About

Photo: © Jillian Edelstein / Camera Press

RAF Pilot, foreign affairs journalist, MI6 recruit and bestselling thriller writer.

Born in Ashford, Kent, Freddie was the son of Frederick and Phyllis. He was awarded a scholarship to the local public school at Tonbridge, before going on to university. Freddie began his career in the Royal Air Force in 1956, becoming at the time the youngest man in England to earn his wings. After two years with the RAF Freddie left to pursue his journalistic ambitions, ultimately working for Reuters, the BBC, and as a freelancer. Part of his early career was spent covering French affairs including the attempted assassination of Charles de Gaulle which would later provide the inspiration for The Day of the Jackal. Freddie’s notable journalistic work included his coverage of the Nigerian civil war between Biafra and Nigeria.

As an international journalist in East Germany in the 1960s, Freddie lived and worked through the extraordinary Cold War period, including the death of JFK. He found himself under constant police and Stasi surveillance, ultimately escaping back to London to diffuse a potentially explosive situation involving the East German defence minister.

Freddie’s background in foreign affairs extended beyond his journalism. It was revealed in his 2015 Memoir The Outsider: My Life in Intrigue that he had extensive involvement with MI6 starting during the 1960s. Freddie’s proficiency in journalism and political analysis, combined with with his fluency in English, German and French, led to his being approached by MI6 and ultimately to an extraordinary set of experiences, facilitating communications both in Cold War era Europe and in West Africa. Freddie’s African adventures ended with another quick escape, this time from Nigeria where a ‘dead or alive’ bounty had been put on his head!

Freddie applied his knowledge of the world, and his forensic journalistic research techniques, to his work as a thriller writer.
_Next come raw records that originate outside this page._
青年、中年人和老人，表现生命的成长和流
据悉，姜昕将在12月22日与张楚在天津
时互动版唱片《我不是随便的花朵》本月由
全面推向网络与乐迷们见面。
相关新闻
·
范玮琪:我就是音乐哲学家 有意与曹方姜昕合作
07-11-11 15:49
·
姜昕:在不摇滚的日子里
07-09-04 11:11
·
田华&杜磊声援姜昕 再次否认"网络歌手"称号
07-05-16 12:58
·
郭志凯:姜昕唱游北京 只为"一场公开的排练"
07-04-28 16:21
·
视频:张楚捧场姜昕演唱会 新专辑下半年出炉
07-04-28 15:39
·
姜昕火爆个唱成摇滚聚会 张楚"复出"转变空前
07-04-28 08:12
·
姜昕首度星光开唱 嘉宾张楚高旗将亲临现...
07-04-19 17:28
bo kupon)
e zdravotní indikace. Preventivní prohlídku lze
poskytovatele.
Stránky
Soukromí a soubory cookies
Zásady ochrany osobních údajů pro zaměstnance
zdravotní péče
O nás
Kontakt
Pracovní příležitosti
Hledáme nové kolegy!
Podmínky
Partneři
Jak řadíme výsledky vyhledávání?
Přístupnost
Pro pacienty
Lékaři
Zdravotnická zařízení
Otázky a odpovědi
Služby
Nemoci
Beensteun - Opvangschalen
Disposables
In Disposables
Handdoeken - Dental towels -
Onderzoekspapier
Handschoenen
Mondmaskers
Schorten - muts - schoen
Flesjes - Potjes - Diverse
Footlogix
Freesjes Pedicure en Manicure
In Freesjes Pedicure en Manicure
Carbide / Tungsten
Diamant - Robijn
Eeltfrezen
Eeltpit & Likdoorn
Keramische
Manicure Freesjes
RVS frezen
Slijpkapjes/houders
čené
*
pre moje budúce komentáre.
He spent tremendous amounts of time preparing and researching each project, often travelling the world at personal risk to understand details of his characters’ dangerous professions and environments. This approach was perhaps best illustrated in the extraordinary real-life story behind Freddie’s novel The Odessa File.

During 1971, Freddie, with the help of Simon Wisenthal, uncovered the incredible story of Eduard Roschmann, the commander of the Riga ghetto known as “The Butcher of Riga”. Freddie secured the testimony of a Riga ghetto survivor recounting the real and appalling crimes of Roschmann at Riga during the Holocaust. In pursuing the story of the escape from justice of Nazi fugitives following the war, Freddie personally infiltrated clandestine groups which supported the coming of a Fourth Reich. The protagonist of The Odessa File is journalist Peter Miller, who goes on an investigative trail for Roschmann which closely follows Freddie’s real life adventures during the summer of 1971. Perhaps most extraordinary of all was when the novel, published to great acclaim and made into a film starring John Voight, resulted in the real Eduard Roschmann being finally identified and apprehended in Argentina in 1975.    

Freddie’s detailed research and hyper-realistic story telling set him apart from his peers and earned him great acclaim and commercial success with his thriller novels and short stories. Some of the recurring themes of Freddie’s works have included international politics and conspiracy, terrorism, state espionage and the actions of malevolent covert organisations. Many of the author’s works including The Day of the Jackal, The Odessa File, The Dogs of War and The Fourth Protocol have been adapted for the screen, with further adaptations upcoming. Freddie’s 1999 novel The Phantom of Manhattan was adapted by Andrew Lloyd Webber into the romantic musical Love Never Dies, which has toured worldwide. Love Never Dies is an extension of the story told in the 1986 musical The Phantom of the Opera.

In addition to his ongoing work as an author, Freddie also continued to work as a journalist, maintaining a regular column for The Daily Express until October 2023. Freddie won Edgar Awards in 1972 and again in 1983 and a Cartier Diamond Dagger award in 2012. Freddie was appointed CBE in the 1997 New Years Honours List for services to literature. Freddie has been married since 1994 to Sandy Molloy and lives in Buckinghamshire, England.